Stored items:
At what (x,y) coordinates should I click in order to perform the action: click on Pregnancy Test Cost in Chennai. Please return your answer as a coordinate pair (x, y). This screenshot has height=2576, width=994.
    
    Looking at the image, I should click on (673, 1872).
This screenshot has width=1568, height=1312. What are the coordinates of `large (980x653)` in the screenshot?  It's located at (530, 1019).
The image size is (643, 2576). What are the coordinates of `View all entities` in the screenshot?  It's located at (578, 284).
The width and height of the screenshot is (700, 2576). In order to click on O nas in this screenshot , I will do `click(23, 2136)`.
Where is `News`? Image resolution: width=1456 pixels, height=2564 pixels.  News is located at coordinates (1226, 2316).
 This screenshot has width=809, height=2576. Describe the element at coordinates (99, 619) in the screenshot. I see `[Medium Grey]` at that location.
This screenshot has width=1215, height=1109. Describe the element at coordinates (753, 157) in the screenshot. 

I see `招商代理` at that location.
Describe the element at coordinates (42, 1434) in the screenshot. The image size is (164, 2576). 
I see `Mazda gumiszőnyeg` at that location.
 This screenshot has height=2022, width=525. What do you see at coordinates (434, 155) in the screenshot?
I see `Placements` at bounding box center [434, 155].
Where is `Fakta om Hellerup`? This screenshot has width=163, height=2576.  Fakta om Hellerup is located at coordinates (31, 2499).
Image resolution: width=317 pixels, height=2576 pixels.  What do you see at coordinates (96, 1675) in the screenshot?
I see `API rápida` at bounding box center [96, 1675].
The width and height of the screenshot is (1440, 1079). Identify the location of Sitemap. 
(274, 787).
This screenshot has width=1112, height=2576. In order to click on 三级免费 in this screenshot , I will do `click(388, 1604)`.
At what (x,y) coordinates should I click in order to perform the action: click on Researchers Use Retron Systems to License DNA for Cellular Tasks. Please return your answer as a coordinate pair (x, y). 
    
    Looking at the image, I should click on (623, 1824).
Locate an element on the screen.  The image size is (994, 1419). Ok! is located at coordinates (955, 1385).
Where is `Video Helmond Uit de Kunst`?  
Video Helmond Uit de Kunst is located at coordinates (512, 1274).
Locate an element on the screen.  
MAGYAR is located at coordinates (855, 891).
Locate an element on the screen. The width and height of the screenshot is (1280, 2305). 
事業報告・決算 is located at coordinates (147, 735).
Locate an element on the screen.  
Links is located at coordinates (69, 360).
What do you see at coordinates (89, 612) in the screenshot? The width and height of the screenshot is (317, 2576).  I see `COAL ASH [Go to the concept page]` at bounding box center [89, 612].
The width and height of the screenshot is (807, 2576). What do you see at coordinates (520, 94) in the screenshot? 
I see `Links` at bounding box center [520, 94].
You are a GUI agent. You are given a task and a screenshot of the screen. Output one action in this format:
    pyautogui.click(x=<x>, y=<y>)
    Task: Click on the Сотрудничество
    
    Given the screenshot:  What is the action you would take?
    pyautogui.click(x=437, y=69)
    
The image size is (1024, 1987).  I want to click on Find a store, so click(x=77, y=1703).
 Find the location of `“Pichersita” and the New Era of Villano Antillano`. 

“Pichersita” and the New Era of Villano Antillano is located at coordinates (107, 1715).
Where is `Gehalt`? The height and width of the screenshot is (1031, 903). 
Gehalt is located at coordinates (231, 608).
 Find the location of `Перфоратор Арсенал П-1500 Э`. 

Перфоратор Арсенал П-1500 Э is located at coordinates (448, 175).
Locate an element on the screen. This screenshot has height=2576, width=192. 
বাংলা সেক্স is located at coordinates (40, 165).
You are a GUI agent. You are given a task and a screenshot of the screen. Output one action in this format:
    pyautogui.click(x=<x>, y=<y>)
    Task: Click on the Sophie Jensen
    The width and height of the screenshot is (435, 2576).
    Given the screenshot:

What the task requires:
Find how many lines of the preceding data contain "will", and answer with that number only.

Task answer:
2